NICER / ISS Science Nugget
for November 14, 2019




Key results depend on sophisticated numerical simulations

This week, The Astrophysical Journal Letters accepted for publication a paper by the NICER science team (Bogdanov et al. 2019, Paper II) that describes a key method that we use to extract neutron star radius and mass measurements from NICER's X-ray observations of millisecond pulsars. This method, which drove the NICER design and mission concept, makes use of the gravitational bending of light expected due to the high density of neutron stars.

Many neutron stars appear to pulse because hot spots on their surfaces rotate in and out of our view as seen from the Earth. When the star's rotation places a hot spot on the side of the star nearer to the Earth, it appears to brighten. As the star rotates and the hot spot moves to the far side, as seen from the Earth, it fades. The millisecond pulsars that NICER observes rotate hundreds of times each second, leading to pulses every few milliseconds.

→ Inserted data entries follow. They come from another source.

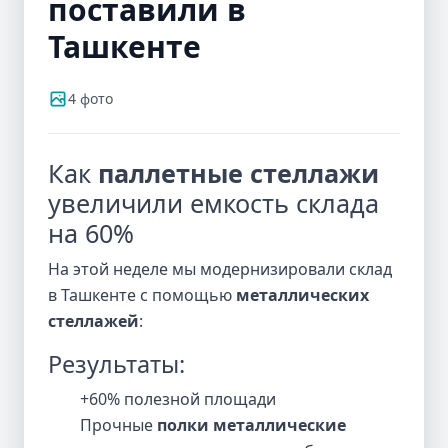
поставили в
Ташкенте
4 фото
Как
паллетные стеллажи
увеличили емкость склада
на 60%
На этой неделе мы модернизировали склад
в Ташкенте с помощью
металлических
стеллажей
:
Результаты:
+60% полезной площади
Прочные
полки металлические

In strong gravity, Einstein's theory of general relativity predicts that light bends. The denser the object, the higher the degree of gravitational light bending. The effect with pulsars is that as a hot spot rotates out of our field of view, we continue to see some of its emission, depending on the ratio of the star's mass to its radius. This affects the depth of modulation of the pulses.


The visibility of antipodal hotspots changes with mass and radius
of the neutron star due to relativistic effects

Figure: A rotating neutron star with a pair of antipodal hotspots as seen by a distant observer without light-bending (left) and for strong gravity (M/R = 0.25, right). The visibility of the far-side hotspot provides a measure of M/R through light curve analysis with NICER. (Adapted from Nollert et al. 1989.)

The paper describing our detailed numerical modeling of this effect will be published alongside NICER's first definitive results on neutron star mass and radius in the coming weeks.